Daniel is the Director of Park Avenue Women’s Shelter, and also an Adjunct Professor at the Hunter College School of Social Work. He is a graduate of psychoanalytic training at the New York Institute for Psychoanalytic Self Psychology and a doctoral student of Social Work at New York University. Daniel is a contributing writer for the HRC website, as a member of the HRC Provider Content Network. Interested in submitting a story? Click here.

As a homeless service provider, you probably know that outreach and engagement works. Although the process of engagement can take a lot of time and patience, it is always worth it to try to help someone move on from homelessness.

Sometimes a person’s history or characteristics may seem overwhelming. You may find yourself wondering how you will ever get through to someone and build trust. Yet the therapeutic alliance is critical to help clients obtain and retain permanent housing. Studies have shown that the therapeutic alliance between client and social worker decreases symptom severity and length of homelessness.

Ms. Z’s story underscores the importance of building this relationship, as well as the benefits of low-demand, supportive housing to help end homelessness.  

The Case of Ms. Z

Ms. Z, a 57 year-old single woman experiencing homelessness for close to 20 years, has mostly lived in the same homeless shelter. She is diagnosed as schizophrenic. As part of this disease, Ms. Z has delusions that cause her to believe that she was once married to two famous men and that she once owned multiple businesses and properties, including the shelter building.

Ms. Z never left the shelter, which she had come to know as home, with the exception of a hospitalization. Ms. Z could not leave the shelter because she was afraid she would be kidnapped. Staying behind the shelter’s doors gave her a strong sense of safety and attachment. She claimed to have been kidnapped as a teenager and feared this could happen once again if she were to leave.

During a brief hospitalization, Ms. Z benefitted from a successful trial of an anti-psychotic medication. She was also re-introduced to basic socialization skills. Ms. Z started to see that staff could be helpful. She became more attentive to her hygiene and concerned about her appearance, showering more frequently and allowing staff to purchase clothes for her. At the shelter, social workers and psychiatric staff grew hopeful that she might allow a deeper therapeutic relationship to develop.

As Ms. Z settled back into the shelter, her social worker began engaging with her on a daily basis. They sat in the hallway and on the stairs leading up to the sleeping area. Staff would accompany Ms. Z to the basement of the building during fire drills. They would discuss the beauty of the ornate building. Initially, staff sought only to listen to Ms. Z and validate her experiences.

Through these constant and consistent engagement attempts, Ms. Z began to trust her social worker. The therapeutic relationship deepened more quickly than anyone expected. Within a few weeks, Ms. Z was eager to see her social worker, both informally in the hallway and formally during their scheduled sessions.  
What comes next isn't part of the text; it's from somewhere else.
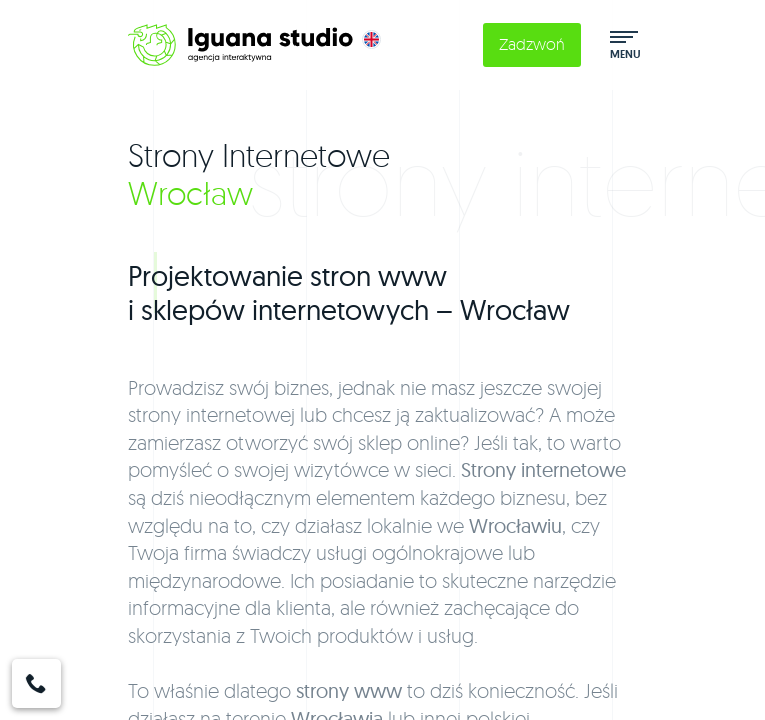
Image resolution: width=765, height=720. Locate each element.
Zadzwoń (532, 44)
Ms. Z began making slow yet steady strides toward housing. She began attending groups and eating meals with other residents. Still, Ms. Z made it clear that she would not leave the shelter because she “owned the building” and knew, “my children are coming for me.” However, staff believed that under the right circumstances, she might actually be willing to leave.
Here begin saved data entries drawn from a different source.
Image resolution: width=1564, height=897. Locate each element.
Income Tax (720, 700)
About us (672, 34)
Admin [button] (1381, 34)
As the therapeutic relationship continued, the shelter managers along with local homeless service officials located a supportive housing provider who would readily accept Ms. Z without being “housing ready.” Staff from the housing provider visited Ms. Z on many occasions. She continually protested, stating that there were no reasons for the meetings.         
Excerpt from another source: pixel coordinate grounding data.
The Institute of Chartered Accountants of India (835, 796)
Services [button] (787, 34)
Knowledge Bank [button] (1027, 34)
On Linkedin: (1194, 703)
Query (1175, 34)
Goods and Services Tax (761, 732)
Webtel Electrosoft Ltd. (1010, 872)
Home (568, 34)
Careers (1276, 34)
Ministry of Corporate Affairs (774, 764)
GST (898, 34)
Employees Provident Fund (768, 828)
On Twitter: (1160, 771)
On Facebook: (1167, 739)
Over time, Ms. Z agreed to move out of shelter. Together, the staff and Ms. Z set a date for her to move out. That day, Ms. Z agreed to leave and simply stated, “If my social worker thinks it is a good idea, maybe I’ll go.” She said many times that the only reason she agreed to move out was because of the trust she felt for her social worker. Ms. Z successfully moved into permanent housing, leaving behind her life of homelessness.